__ABOUT THIS EXERCISE__
Each line from the one that contains "胞悬液转入离心管中，置于冰上，裂解 30min-1h，" down to the last line of the material should be retyped exactly as it stands.

..............................

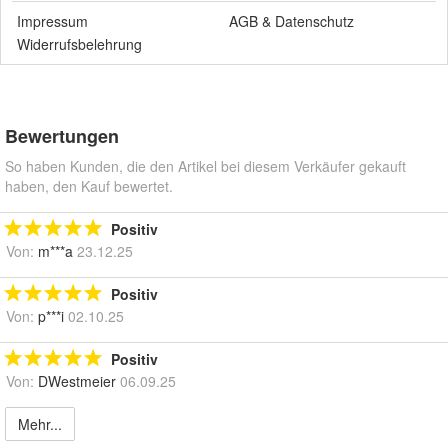
Impressum
AGB
&
Datenschutz
Widerrufsbelehrung
Bewertungen
So haben Kunden, die den Artikel bei diesem Verkäufer gekauft
haben, den Kauf bewertet.
Positiv
Von:
m***a
23.12.25
Positiv
Von:
p***i
02.10.25
Positiv
Von:
DWestmeier
06.09.25
Mehr...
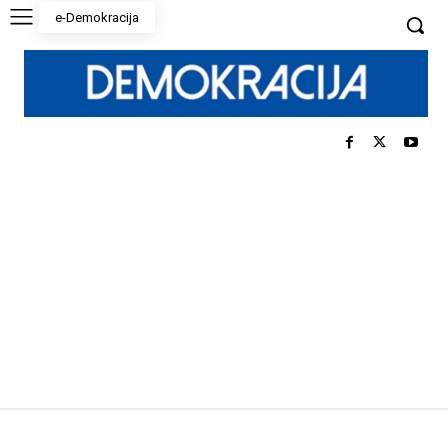
e-Demokracija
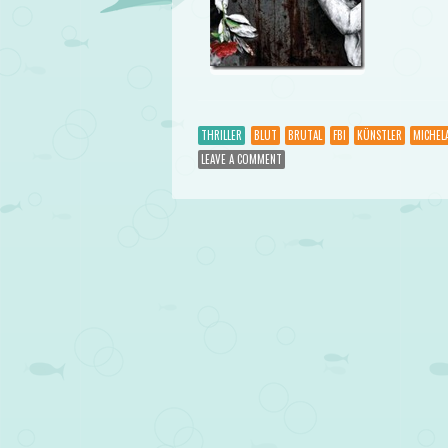
THRILLER
BLUT
BRUTAL
FBI
KÜNSTLER
MICHEL
LEAVE A COMMENT
Post navigation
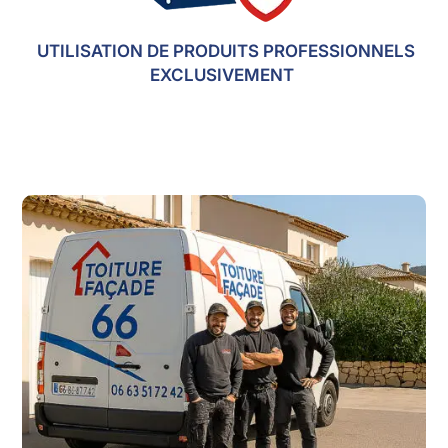
UTILISATION DE PRODUITS PROFESSIONNELS
EXCLUSIVEMENT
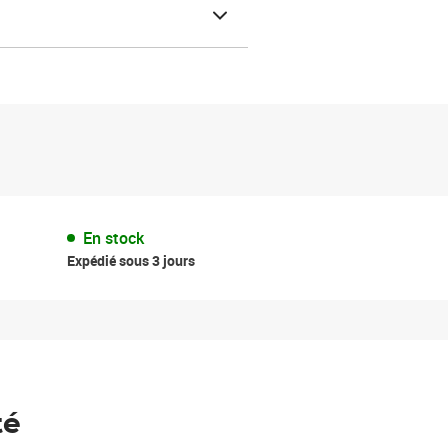
En stock
Expédié sous 3 jours
té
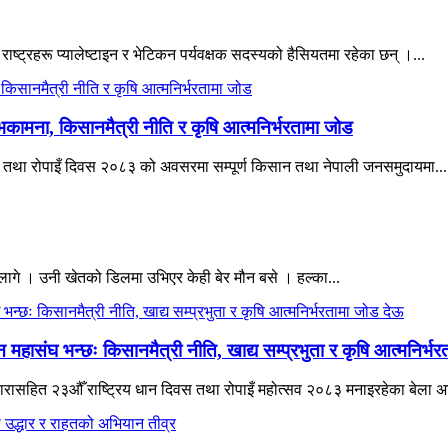
 राष्ट्रहरू प्यालेष्टाइन र भेटिकन पर्यवक्षक सदस्यको हैसियतमा रहेका छन् ।...
भकामना, किसानमैत्री नीति र कृषि आत्मनिर्भरतामा जोड
िवस तथा रोपाइँ दिवस २०८३ को अवसरमा सम्पूर्ण किसान तथा नेपाली जनसमुदायमा...
ागे । उनी खेतको डिलमा उभिएर केही बेर मौन बसे । हल्का...
हासंघ भन्छः किसानमैत्री नीति, खाद्य सम्प्रभुता र कृषि आत्मनिर्भ
ने नारासहित २३औँ राष्ट्रिय धान दिवस तथा रोपाइँ महोत्सव २०८३ मनाइरहेका बेला 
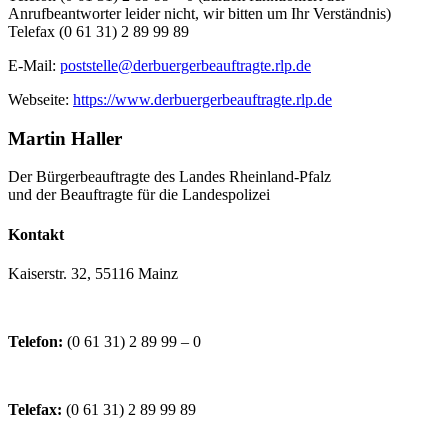
Anrufbeantworter leider nicht, wir bitten um Ihr Verständnis)
Telefax (0 61 31) 2 89 99 89
E-Mail:
poststelle@derbuergerbeauftragte.rlp.de
Webseite:
https://www.derbuergerbeauftragte.rlp.de
Martin Haller
Der Bürgerbeauftragte des Landes Rheinland-Pfalz
und der Beauftragte für die Landespolizei
Kontakt
Kaiserstr. 32, 55116 Mainz
Telefon:
(0 61 31) 2 89 99 – 0
Telefax:
(0 61 31) 2 89 99 89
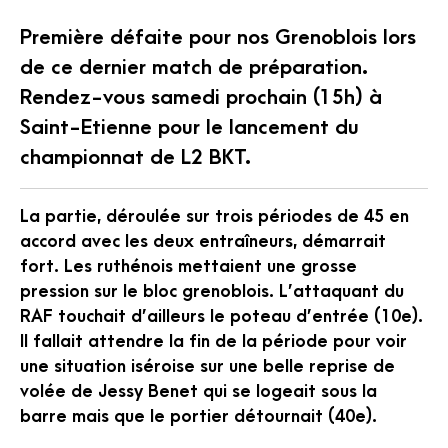
Première défaite pour nos Grenoblois lors
de ce dernier match de préparation.
Rendez-vous samedi prochain (15h) à
Saint-Etienne pour le lancement du
championnat de L2 BKT.
La partie, déroulée sur trois périodes de 45 en
accord avec les deux entraîneurs, démarrait
fort. Les ruthénois mettaient une grosse
pression sur le bloc grenoblois. L’attaquant du
RAF touchait d’ailleurs le poteau d’entrée (10e).
Il fallait attendre la fin de la période pour voir
une situation iséroise sur une belle reprise de
volée de Jessy Benet qui se logeait sous la
barre mais que le portier détournait (40e).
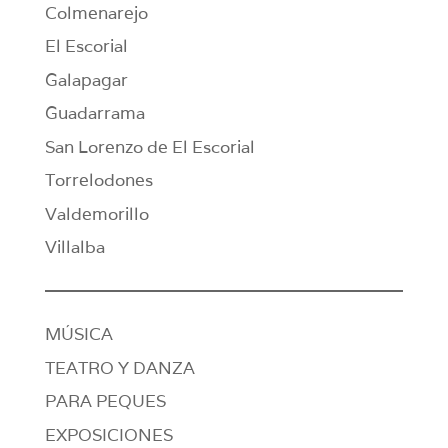
Colmenarejo
El Escorial
Galapagar
Guadarrama
San Lorenzo de El Escorial
Torrelodones
Valdemorillo
Villalba
MÚSICA
TEATRO Y DANZA
PARA PEQUES
EXPOSICIONES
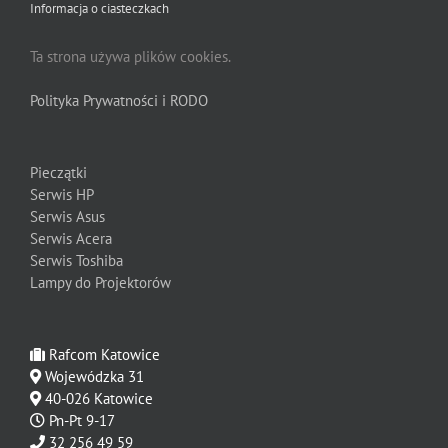
Informacja o ciasteczkach
Ta strona używa plików cookies.
Polityka Prywatności i RODO
Pieczątki
Serwis HP
Serwis Asus
Serwis Acera
Serwis Toshiba
Lampy do Projektorów
Rafcom Katowice
Wojewódzka 31
40-026 Katowice
Pn-Pt 9-17
32 256 49 59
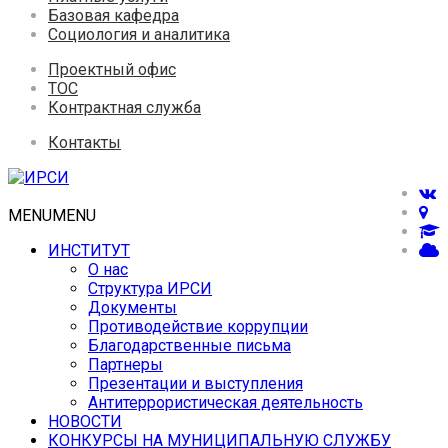
Базовая кафедра
Социология и аналитика
Проектный офис
ТОС
Контрактная служба
Контакты
MENU
MENU
ИНСТИТУТ
О нас
Структура ИРСИ
Документы
Противодействие коррупции
Благодарственные письма
Партнеры
Презентации и выступления
Антитеррористическая деятельность
НОВОСТИ
КОНКУРСЫ НА МУНИЦИПАЛЬНУЮ СЛУЖБУ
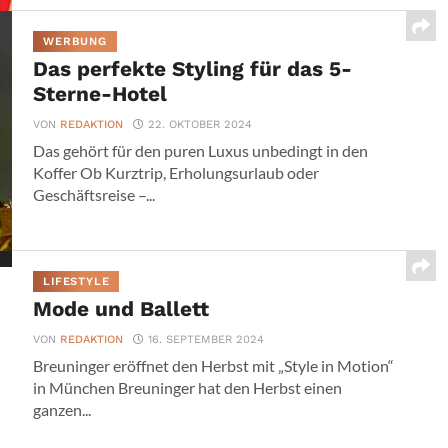
WERBUNG
Das perfekte Styling für das 5-
Sterne-Hotel
VON
REDAKTION
22. OKTOBER 2024
Das gehört für den puren Luxus unbedingt in den
Koffer Ob Kurztrip, Erholungsurlaub oder
Geschäftsreise –...
LIFESTYLE
Mode und Ballett
VON
REDAKTION
16. SEPTEMBER 2024
Breuninger eröffnet den Herbst mit „Style in Motion“
in München Breuninger hat den Herbst einen
ganzen...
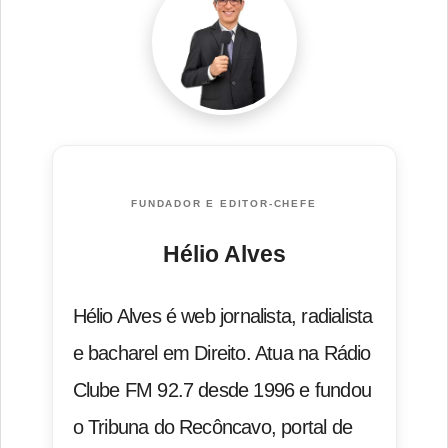
FUNDADOR E EDITOR-CHEFE
Hélio Alves
Hélio Alves é web jornalista, radialista
e bacharel em Direito. Atua na Rádio
Clube FM 92.7 desde 1996 e fundou
o Tribuna do Recôncavo, portal de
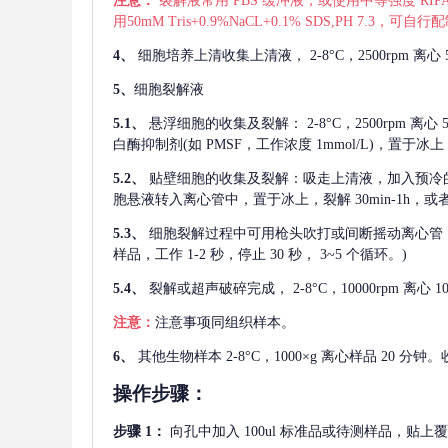
注意：
裂解液常用
PBS 缓冲液，或使用中等强度 RIPA
用50mM Tris+0.9%NaCL+0.1% SDS,PH 7.3
4、
细胞培养上清收集上清液，
2-8°C，2500rp
5、
细胞裂解液
5.1、
悬浮细胞的收集及裂解：
2-8°C，2500rpm 
白酶抑制剂(如 PMSF，工作浓度 1mmol/L)，置于冰上，
5.2、
贴壁细胞的收集及裂解：吸走上清液，加入预冷
胞悬液转入离心管中，置于冰上，裂解 30min-1h，
5.3、
细胞裂解过程中可用枪头吹打或间断摇动离心管
样品，工作 1-2 秒，停止 30 秒， 3~5 个循环。)
5.4、
裂解或超声破碎完成，
2-8°C，10000rpm
注意：
注意事项同组织样本。
6、
其他生物样本
2-8°C，1000×g 离心样品 20
操作步骤：
步骤
1：
向孔中加入
100ul 标准品或待测样品，贴上覆膜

..............................

__EXERCISE RESULT__
胞悬液转入离心管中，置于冰上，裂解 30min-1h，
5.3、
细胞裂解过程中可用枪头吹打或间断摇动离心管
样品，工作 1-2 秒，停止 30 秒， 3~5 个循环。)
5.4、
裂解或超声破碎完成，
2-8°C，10000rpm
注意：
注意事项同组织样本。
6、
其他生物样本
2-8°C，1000×g 离心样品 20
操作步骤：
步骤
1：
向孔中加入
100ul 标准品或待测样品，贴上覆膜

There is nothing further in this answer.